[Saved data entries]
▼

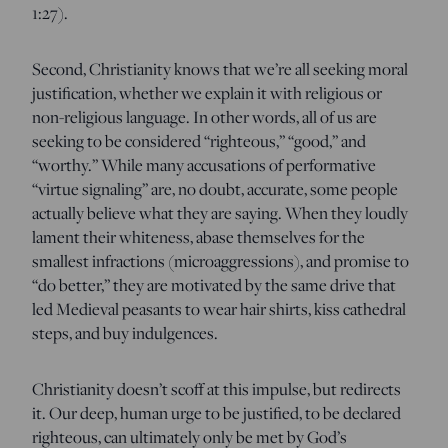
1:27).
Second, Christianity knows that we’re all seeking moral
justification, whether we explain it with religious or
non-religious language. In other words, all of us are
seeking to be considered “righteous,” “good,” and
“worthy.” While many accusations of performative
“virtue signaling” are, no doubt, accurate, some people
actually believe what they are saying. When they loudly
lament their whiteness, abase themselves for the
smallest infractions (microaggressions), and promise to
“do better,” they are motivated by the same drive that
led Medieval peasants to wear hair shirts, kiss cathedral
steps, and buy indulgences.
Christianity doesn’t scoff at this impulse, but redirects
it. Our deep, human urge to be justified, to be declared
righteous, can ultimately only be met by God’s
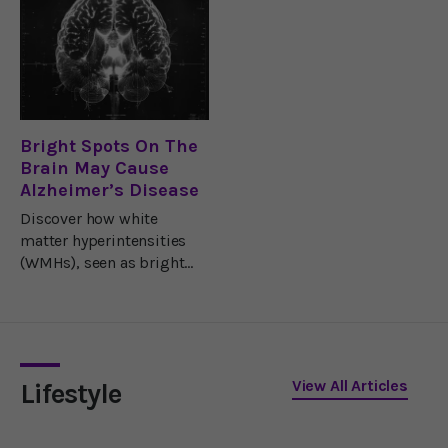
very heart of the aging
accuracy.
process.They also think
this tiny but crucially
important area holds
clues that
Bright Spots On The
Brain May Cause
Alzheimer’s Disease
Discover how white
matter hyperintensities
(WMHs), seen as bright
spots on brain scans, may
cause Alzheimer’s and
how to prevent them
easily.
View All Articles
Lifestyle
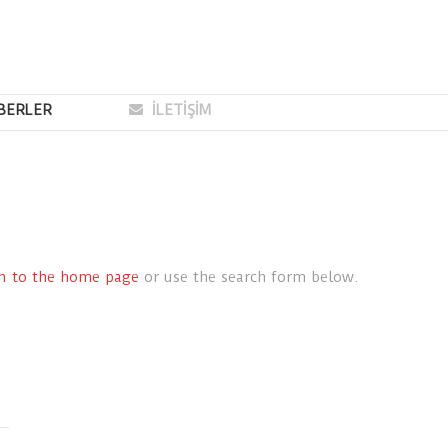
BERLER
İLETİŞİM
rn to the home page
or use the search form below.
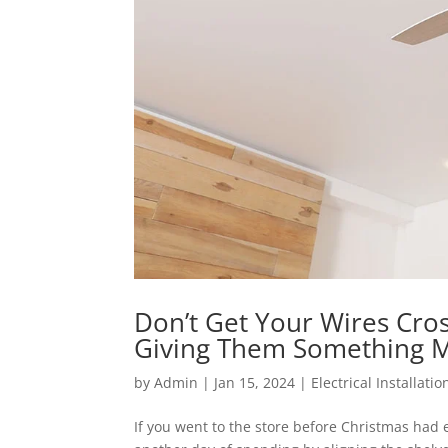
Don’t Get Your Wires Cro
Giving Them Something M
by
Admin
|
Jan 15, 2024
|
Electrical Installatio
If you went to the store before Christmas had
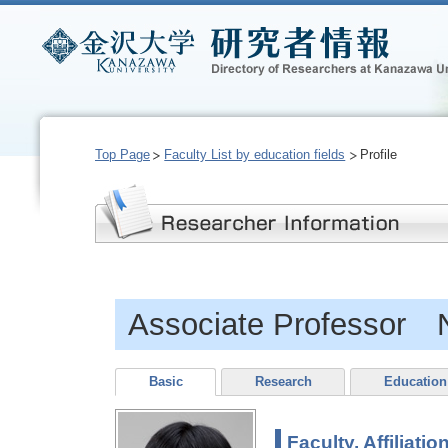
Top Page
Faculty List by education fields
Profile
Associate Professor 
Basic
Research
Education
Faculty, Affiliatio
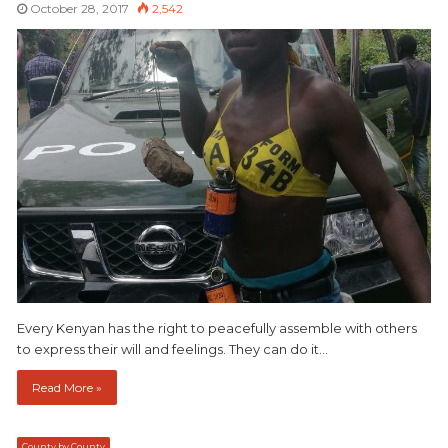
October 28, 2017
2,542
Every Kenyan has the right to peacefully assemble with others
to express their will and feelings. They can do it…
Read More »
County by County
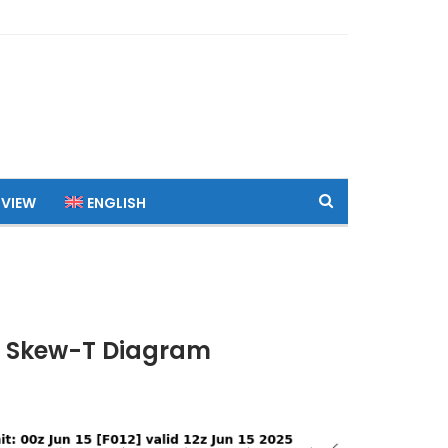
 VIEW
ENGLISH
TC Skew-T Diagram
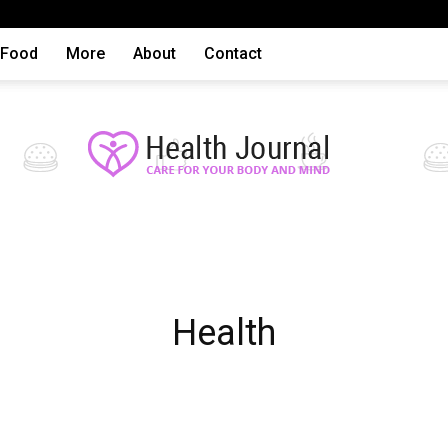
Food
More
About
Contact
Health
Health
articles,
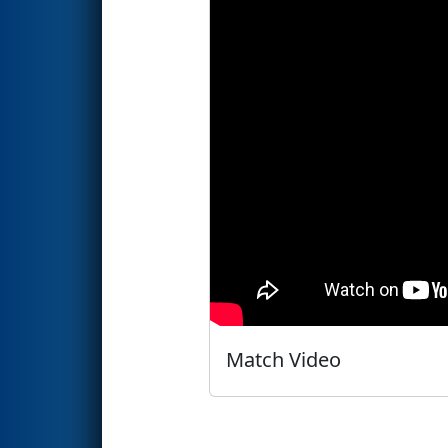
Match Video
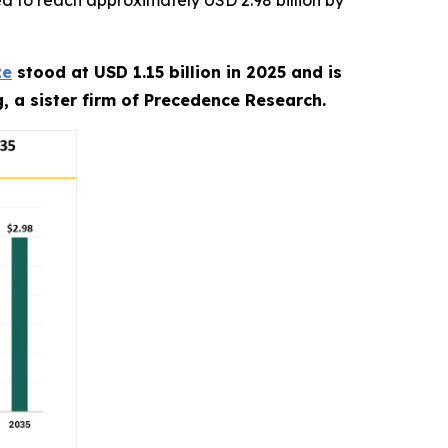
d to reach approximately USD 2.98 billion by
ze
stood at USD 1.15 billion in 2025 and is
, a sister firm of Precedence Research.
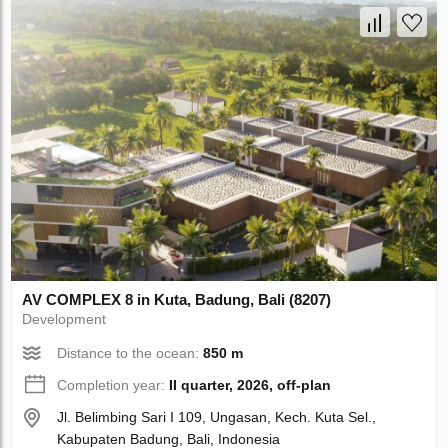
AV COMPLEX 8 in Kuta, Badung, Bali (8207)
Development
Distance to the ocean:
850 m
Completion year:
II quarter, 2026, off-plan
Jl. Belimbing Sari I 109, Ungasan, Kech. Kuta Sel.,
Kabupaten Badung, Bali, Indonesia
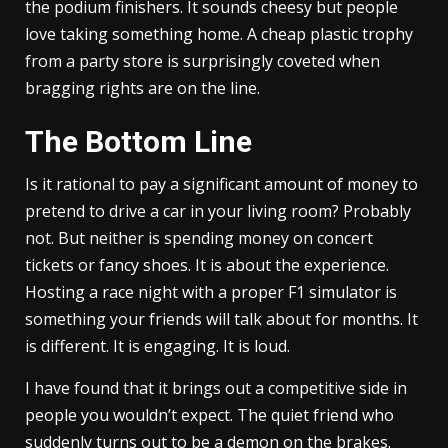
the podium finishers. It sounds cheesy but people
love taking something home. A cheap plastic trophy
from a party store is surprisingly coveted when
bragging rights are on the line.
The Bottom Line
Is it rational to pay a significant amount of money to
pretend to drive a car in your living room? Probably
not. But neither is spending money on concert
tickets or fancy shoes. It is about the experience.
Hosting a race night with a proper F1 simulator is
something your friends will talk about for months. It
is different. It is engaging. It is loud.
I have found that it brings out a competitive side in
people you wouldn’t expect. The quiet friend who
suddenly turns out to be a demon on the brakes.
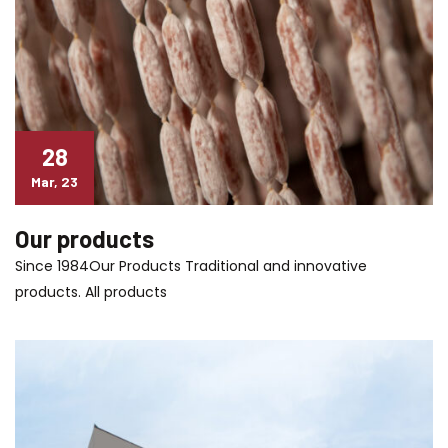
28
Mar, 23
Our products
Since 1984Our Products Traditional and innovative
products. All products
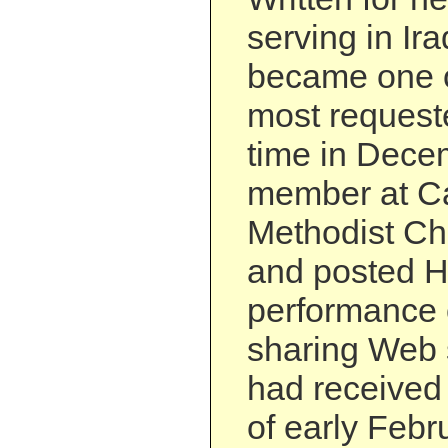
serving in Ir
became one 
most requeste
time in Decem
member at Ca
Methodist Ch
and posted H
performance 
sharing Web 
had received 
of early Febr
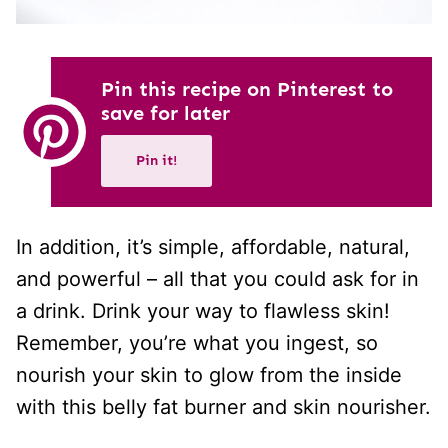
Pin this recipe on Pinterest to
save for later
Pin it!
In addition, it’s simple, affordable, natural,
and powerful – all that you could ask for in
a drink. Drink your way to flawless skin!
Remember, you’re what you ingest, so
nourish your skin to glow from the inside
with this belly fat burner and skin nourisher.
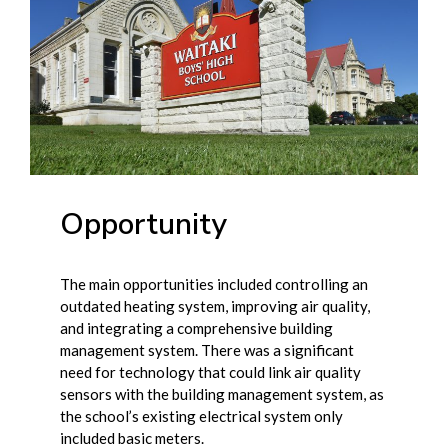
Opportunity
The main opportunities included controlling an
outdated heating system, improving air quality,
and integrating a comprehensive building
management system. There was a significant
need for technology that could link air quality
sensors with the building management system, as
the school’s existing electrical system only
included basic meters.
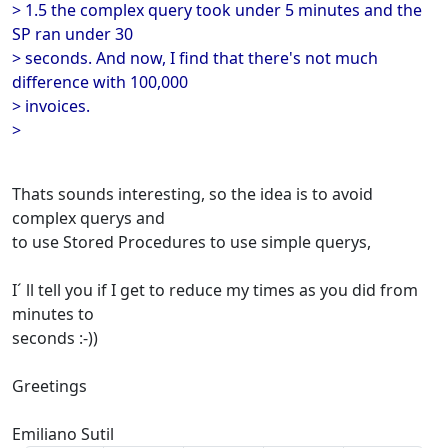
> 1.5 the complex query took under 5 minutes and the
SP ran under 30
> seconds. And now, I find that there's not much
difference with 100,000
> invoices.
>
Thats sounds interesting, so the idea is to avoid
complex querys and
to use Stored Procedures to use simple querys,
I´ ll tell you if I get to reduce my times as you did from
minutes to
seconds :-))
Greetings
Emiliano Sutil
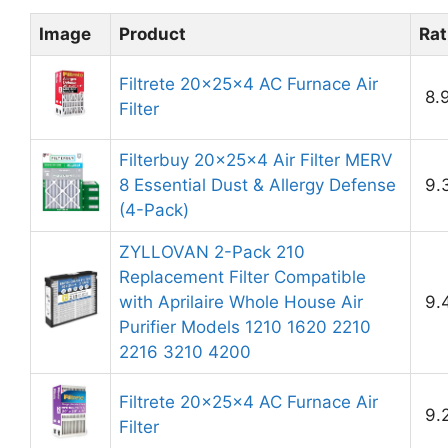
Image
Product
Rat
Filtrete 20x25x4 AC Furnace Air
8.
Filter
Filterbuy 20x25x4 Air Filter MERV
8 Essential Dust & Allergy Defense
9.
(4-Pack)
ZYLLOVAN 2-Pack 210
Replacement Filter Compatible
with Aprilaire Whole House Air
9.
Purifier Models 1210 1620 2210
2216 3210 4200
Filtrete 20x25x4 AC Furnace Air
9.
Filter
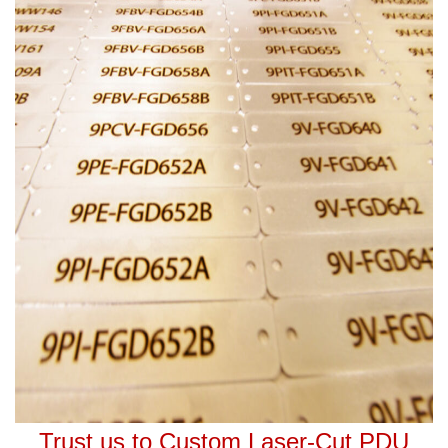
Trust us to Custom Laser-Cut PDU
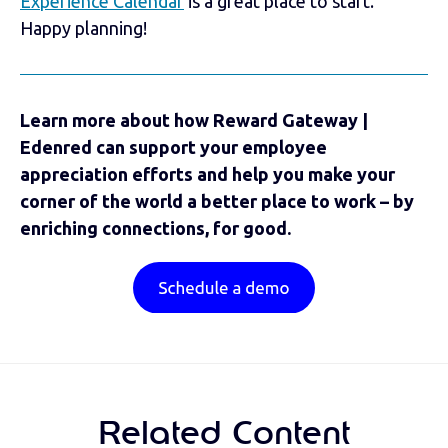
Experience Calendar
is a great place to start.
Happy planning!
Learn more about how Reward Gateway |
Edenred can support your employee
appreciation efforts and help you make your
corner of the world a better place to work – by
enriching connections, for good.
Related Content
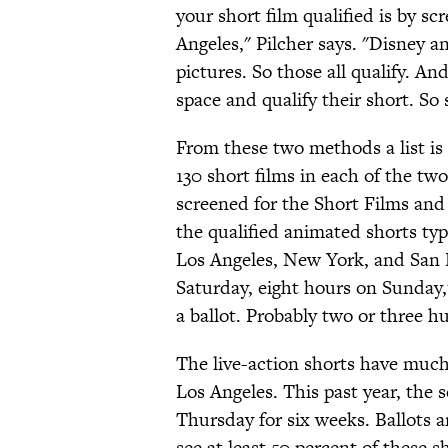
your short film qualified is by sc
Angeles," Pilcher says. "Disney and
pictures. So those all qualify. An
space and qualify their short. So 
From these two methods a list i
130 short films in each of the two
screened for the Short Films and
the qualified animated shorts typ
Los Angeles, New York, and San F
Saturday, eight hours on Sunday,
a ballot. Probably two or three
The live-action shorts have much
Los Angeles. This past year, the 
Thursday for six weeks. Ballots 
see at least 50 percent of these s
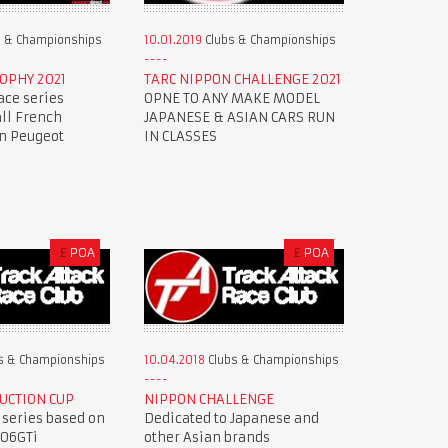
 & Championships
10.01.2019
Clubs & Championships
OPHY 2021
TARC NIPPON CHALLENGE 2021
ace series
OPNE TO ANY MAKE MODEL
all French
JAPANESE & ASIAN CARS RUN
en Peugeot
IN CLASSES
£
POA
£
POA
s & Championships
10.04.2018
Clubs & Championships
UCTION CUP
NIPPON CHALLENGE
 series based on
Dedicated to Japanese and
206GTi
other Asian brands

▲

■ Description of the task
How many lines of the records contain the string "Angeles"? Respond with the number alone.

■ Answer box
3